> **Data under study**:
____________________
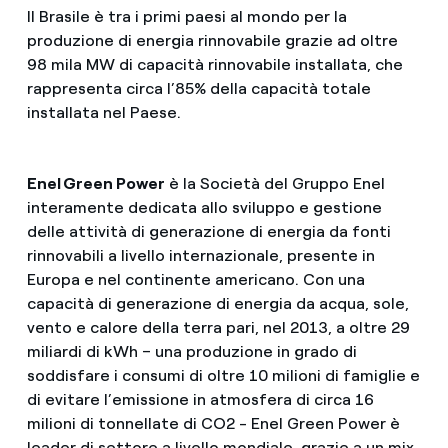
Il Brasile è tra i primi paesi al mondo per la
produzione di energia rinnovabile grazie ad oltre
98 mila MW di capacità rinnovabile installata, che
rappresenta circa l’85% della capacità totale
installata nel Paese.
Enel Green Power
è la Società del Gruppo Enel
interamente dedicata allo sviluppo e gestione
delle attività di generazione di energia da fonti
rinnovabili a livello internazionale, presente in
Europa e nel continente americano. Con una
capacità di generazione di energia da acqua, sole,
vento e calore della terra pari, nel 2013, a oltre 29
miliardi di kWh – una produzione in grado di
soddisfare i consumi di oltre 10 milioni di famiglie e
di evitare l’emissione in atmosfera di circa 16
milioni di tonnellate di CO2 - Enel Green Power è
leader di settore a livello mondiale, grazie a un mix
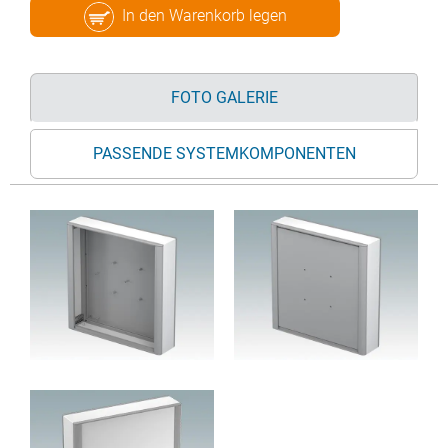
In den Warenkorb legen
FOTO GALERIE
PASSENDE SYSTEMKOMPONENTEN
____________________
> **Work instruction**:
Would you output, from the records above, exactly the run of lines that starts at the line containing "delle attività di" and ends at the line containing "di evitare l’emissione", and only that run?

> **Solution to this problem**:
delle attività di generazione di energia da fonti
rinnovabili a livello internazionale, presente in
Europa e nel continente americano. Con una
capacità di generazione di energia da acqua, sole,
vento e calore della terra pari, nel 2013, a oltre 29
miliardi di kWh – una produzione in grado di
soddisfare i consumi di oltre 10 milioni di famiglie e
di evitare l’emissione in atmosfera di circa 16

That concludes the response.